● **Activity**
Copy the data exactly. Images are the one exception.
[Data for processing Boundary: Start]
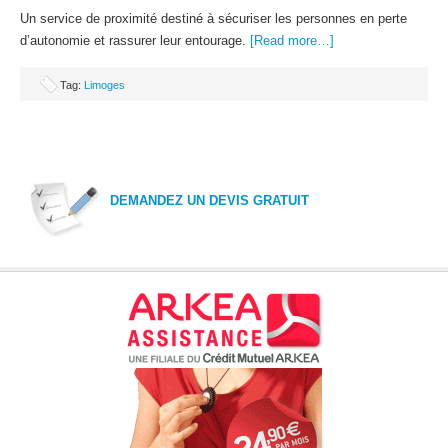
Un service de proximité destiné à sécuriser les personnes en perte
d’autonomie et rassurer leur entourage.
[Read more…]
Tag:
Limoges
DEMANDEZ UN DEVIS GRATUIT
[Data for processing Boundary: End]
● **Reply to the exercise**
Un service de proximité destiné à sécuriser les personnes en perte
d’autonomie et rassurer leur entourage.
[Read more…]
Tag:
Limoges
DEMANDEZ UN DEVIS GRATUIT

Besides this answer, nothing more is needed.